THE DATA START

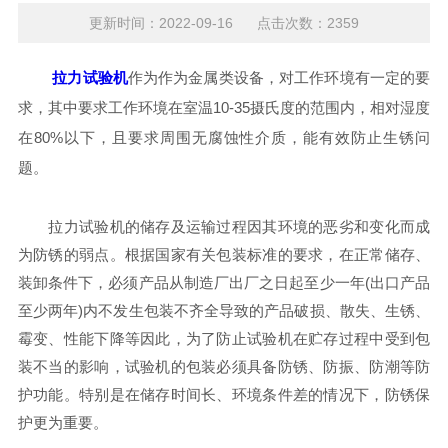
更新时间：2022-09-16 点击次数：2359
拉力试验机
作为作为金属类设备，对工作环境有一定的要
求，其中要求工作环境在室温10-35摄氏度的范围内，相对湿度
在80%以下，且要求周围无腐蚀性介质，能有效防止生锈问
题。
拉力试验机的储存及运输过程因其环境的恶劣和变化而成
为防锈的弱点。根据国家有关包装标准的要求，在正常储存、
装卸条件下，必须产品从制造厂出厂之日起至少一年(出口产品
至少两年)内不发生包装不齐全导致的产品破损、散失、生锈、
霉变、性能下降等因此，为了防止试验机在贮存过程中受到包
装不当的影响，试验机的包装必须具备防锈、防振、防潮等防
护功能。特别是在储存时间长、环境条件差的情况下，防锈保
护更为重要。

THE DATA END
THE DATA START

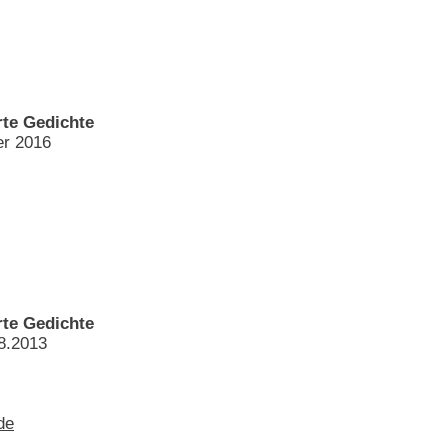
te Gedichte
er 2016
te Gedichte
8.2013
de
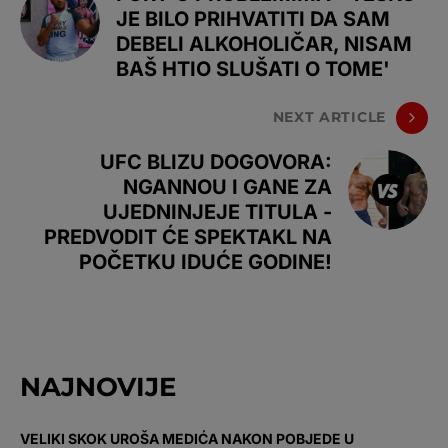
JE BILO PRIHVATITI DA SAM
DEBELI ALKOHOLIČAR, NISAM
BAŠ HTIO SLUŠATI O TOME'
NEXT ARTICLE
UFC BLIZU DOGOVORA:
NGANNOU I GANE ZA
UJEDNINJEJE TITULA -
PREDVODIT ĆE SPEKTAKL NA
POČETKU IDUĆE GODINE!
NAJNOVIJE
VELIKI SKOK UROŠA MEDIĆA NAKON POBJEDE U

THE DATA END

● ABOUT THIS TASK: In the data above, which lines lie between the line with "DEBELI ALKOHOLIČAR, NISAM" and the line with "VELIKI SKOK UROŠA MEDIĆA NAKON POBJEDE U", inclusive? Print those lines exactly and nothing else.

● TASK ANSWER:
DEBELI ALKOHOLIČAR, NISAM
BAŠ HTIO SLUŠATI O TOME'
NEXT ARTICLE
UFC BLIZU DOGOVORA:
NGANNOU I GANE ZA
UJEDNINJEJE TITULA -
PREDVODIT ĆE SPEKTAKL NA
POČETKU IDUĆE GODINE!
NAJNOVIJE
VELIKI SKOK UROŠA MEDIĆA NAKON POBJEDE U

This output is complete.